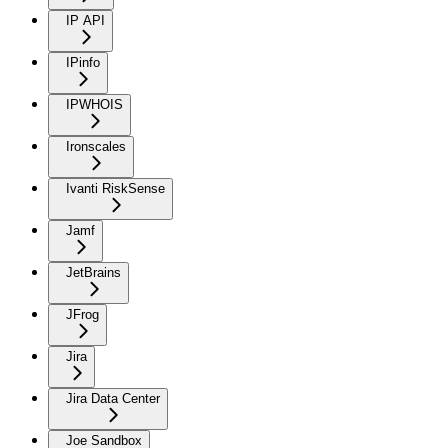
IP API
IPinfo
IPWHOIS
Ironscales
Ivanti RiskSense
Jamf
JetBrains
JFrog
Jira
Jira Data Center
Joe Sandbox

##############################

Goal of the exercise
Pictures stay out of the copy, while everything else in the records above goes in exactly as written.

Answer to the exercise
IP API
IPinfo
IPWHOIS
Ironscales
Ivanti RiskSense
Jamf
JetBrains
JFrog
Jira
Jira Data Center
Joe Sandbox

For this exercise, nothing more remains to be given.